In the report, the committee suggests that statutory paternity pay should be paid at 90 percent of the father’s pay (capped for higher earners) to help ensure that all fathers, regardless of income, can be at home around the time of their child’s birth.
It also says the government should consider the costs and benefits of introducing a new policy of 12 weeks’ standalone fathers’ leave in the child’s first year as an alternative to shared parental leave when it reviews the policy this year.
Maria Miller MP, chair of the Women and Equalities Committee, said: “The evidence is clear; an increasing number of fathers want to take a more equal share of childcare when their children are young but current policies do not support them in doing so. There is a historical lack of support for men in this area, and negative cultural assumptions about gender roles persist.
“While the government has taken positive steps forward and has good intentions, workplace policies have not kept up with the social changes in people’s everyday lives. Outdated assumptions about men’s and women’s roles in relation to work and childcare are a further barrier to change. If we want a society where women and men have equality both at work and at home, I would strongly urge ministers to consider our findings.
“Effective policies around statutory paternity pay, parental leave and flexible working are all vital if we are to meet the needs of families and tackle the gender pay gap.”

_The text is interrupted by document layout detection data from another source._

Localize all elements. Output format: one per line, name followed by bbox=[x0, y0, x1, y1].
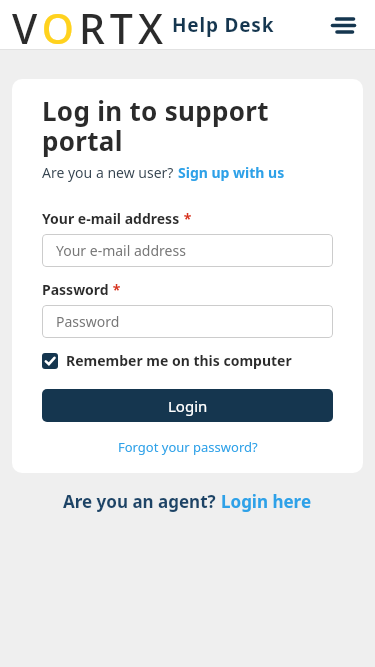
button[interactable]: Sign up with us bbox=[178, 163, 285, 182]
staticText: Your e-mail address bbox=[42, 209, 180, 228]
staticText: Remember me on this computer bbox=[66, 351, 292, 370]
staticText: Login bbox=[168, 396, 208, 416]
staticText: Help Desk bbox=[172, 12, 275, 38]
button[interactable]: Remember me on this computer bbox=[42, 351, 292, 370]
staticText: * bbox=[180, 209, 192, 228]
staticText: Your e-mail address bbox=[56, 241, 186, 260]
button[interactable]: Password bbox=[42, 305, 333, 338]
button[interactable] bbox=[323, 4, 365, 46]
staticText: Log in to support portal bbox=[42, 93, 269, 159]
staticText: Are you a new user? bbox=[42, 163, 178, 182]
staticText: Login here bbox=[221, 490, 312, 513]
staticText: Password bbox=[42, 280, 109, 299]
button[interactable]: VORTX bbox=[12, 0, 168, 49]
button[interactable]: Are you an agent? bbox=[63, 490, 312, 513]
button[interactable]: Your e-mail address bbox=[42, 234, 333, 267]
staticText: Are you an agent? bbox=[63, 490, 221, 513]
staticText: Password bbox=[56, 312, 120, 331]
button[interactable]: Login bbox=[42, 389, 333, 422]
button[interactable]: Forgot your password? bbox=[118, 438, 258, 456]
staticText: * bbox=[109, 280, 121, 299]
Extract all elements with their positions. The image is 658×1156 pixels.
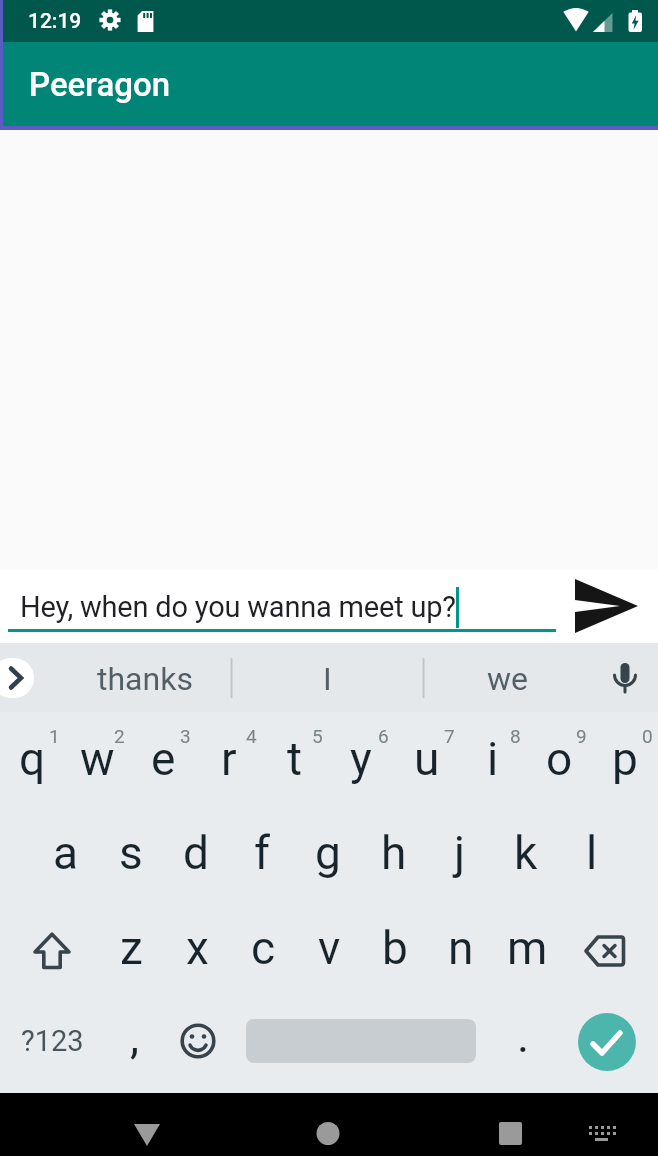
button[interactable]: , <box>105 998 165 1089</box>
staticText: g <box>315 826 341 880</box>
staticText: 1 <box>49 725 60 747</box>
staticText: h <box>381 826 407 880</box>
button[interactable]: we <box>420 643 596 712</box>
staticText: 6 <box>378 725 389 747</box>
button[interactable]: q <box>0 715 65 809</box>
button[interactable]: n <box>428 904 494 998</box>
button[interactable] <box>560 904 658 998</box>
staticText: we <box>487 660 529 698</box>
staticText: 12:19 <box>28 9 82 34</box>
staticText: 2 <box>114 725 125 747</box>
staticText: x <box>186 921 209 975</box>
staticText: 9 <box>576 725 587 747</box>
button[interactable]: . <box>492 998 555 1089</box>
button[interactable]: s <box>98 809 163 904</box>
staticText: u <box>414 732 440 786</box>
staticText: ?123 <box>21 1024 84 1058</box>
staticText: 8 <box>510 725 521 747</box>
button[interactable]: h <box>361 809 427 904</box>
staticText: m <box>507 921 548 975</box>
button[interactable]: o <box>526 715 592 809</box>
staticText: I <box>323 660 332 698</box>
button[interactable]: i <box>460 715 526 809</box>
button[interactable]: thanks <box>52 643 237 712</box>
staticText: 7 <box>444 725 455 747</box>
button[interactable]: z <box>98 904 164 998</box>
staticText: c <box>251 921 276 975</box>
staticText: j <box>454 826 466 880</box>
button[interactable] <box>293 1093 363 1156</box>
button[interactable] <box>0 904 98 998</box>
staticText: a <box>53 826 79 880</box>
staticText: 5 <box>312 725 323 747</box>
button[interactable]: m <box>494 904 560 998</box>
staticText: o <box>546 732 573 786</box>
button[interactable] <box>578 1093 624 1156</box>
staticText: y <box>350 732 372 786</box>
staticText: v <box>318 921 341 975</box>
button[interactable]: f <box>229 809 295 904</box>
staticText: , <box>130 1010 140 1064</box>
button[interactable] <box>574 570 658 643</box>
staticText: Hey, when do you wanna meet up? <box>20 590 456 624</box>
staticText: z <box>120 921 143 975</box>
button[interactable]: w <box>65 715 130 809</box>
button[interactable]: y <box>328 715 394 809</box>
button[interactable] <box>0 658 34 698</box>
staticText: s <box>119 826 143 880</box>
button[interactable]: t <box>262 715 328 809</box>
staticText: i <box>487 732 499 786</box>
staticText: 3 <box>180 725 191 747</box>
staticText: thanks <box>97 660 193 698</box>
button[interactable]: e <box>130 715 196 809</box>
staticText: p <box>612 732 638 786</box>
staticText: q <box>19 732 46 786</box>
button[interactable]: l <box>559 809 625 904</box>
button[interactable]: k <box>493 809 559 904</box>
button[interactable]: u <box>394 715 460 809</box>
staticText: . <box>517 1009 530 1063</box>
button[interactable] <box>600 643 652 712</box>
button[interactable] <box>112 1093 182 1156</box>
button[interactable]: v <box>296 904 362 998</box>
staticText: d <box>183 826 209 880</box>
staticText: f <box>254 826 270 880</box>
button[interactable]: I <box>232 643 422 712</box>
staticText: Peeragon <box>29 65 171 104</box>
staticText: w <box>80 732 115 786</box>
button[interactable]: d <box>163 809 229 904</box>
button[interactable]: r <box>196 715 262 809</box>
button[interactable]: g <box>295 809 361 904</box>
button[interactable]: b <box>362 904 428 998</box>
button[interactable] <box>555 998 658 1089</box>
button[interactable] <box>165 998 230 1089</box>
staticText: k <box>514 826 538 880</box>
button[interactable]: j <box>427 809 493 904</box>
button[interactable] <box>578 1013 636 1071</box>
staticText: t <box>287 732 303 786</box>
staticText: 0 <box>642 725 653 747</box>
button[interactable]: c <box>230 904 296 998</box>
staticText: 4 <box>246 725 257 747</box>
button[interactable] <box>475 1093 545 1156</box>
button[interactable]: ?123 <box>0 998 105 1089</box>
button[interactable]: x <box>164 904 230 998</box>
staticText: n <box>448 921 474 975</box>
staticText: l <box>586 826 598 880</box>
staticText: r <box>221 732 237 786</box>
button[interactable]: a <box>33 809 98 904</box>
staticText: b <box>382 921 408 975</box>
staticText: e <box>151 732 176 786</box>
button[interactable]: p <box>592 715 658 809</box>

Gavin Shuker MP, committee member on the Women and Equalities Committee, added: “Fathers’ attitudes to caring for their children are changing. They are carrying out a greater proportion of childcare than ever before but are still doing less than half the childcare that mothers do.
“We were concerned to hear that men simply don’t feel able to ask their employers for leave or flexible working due to a macho culture or for fear it will harm their career prospects. We need to tackle these attitudes.
“Family-friendly government policies are unlikely to be effective without a cultural shift. It is very important, and only fair, that fathers of all incomes have an equal chance to bond with their children in the same way as mothers.”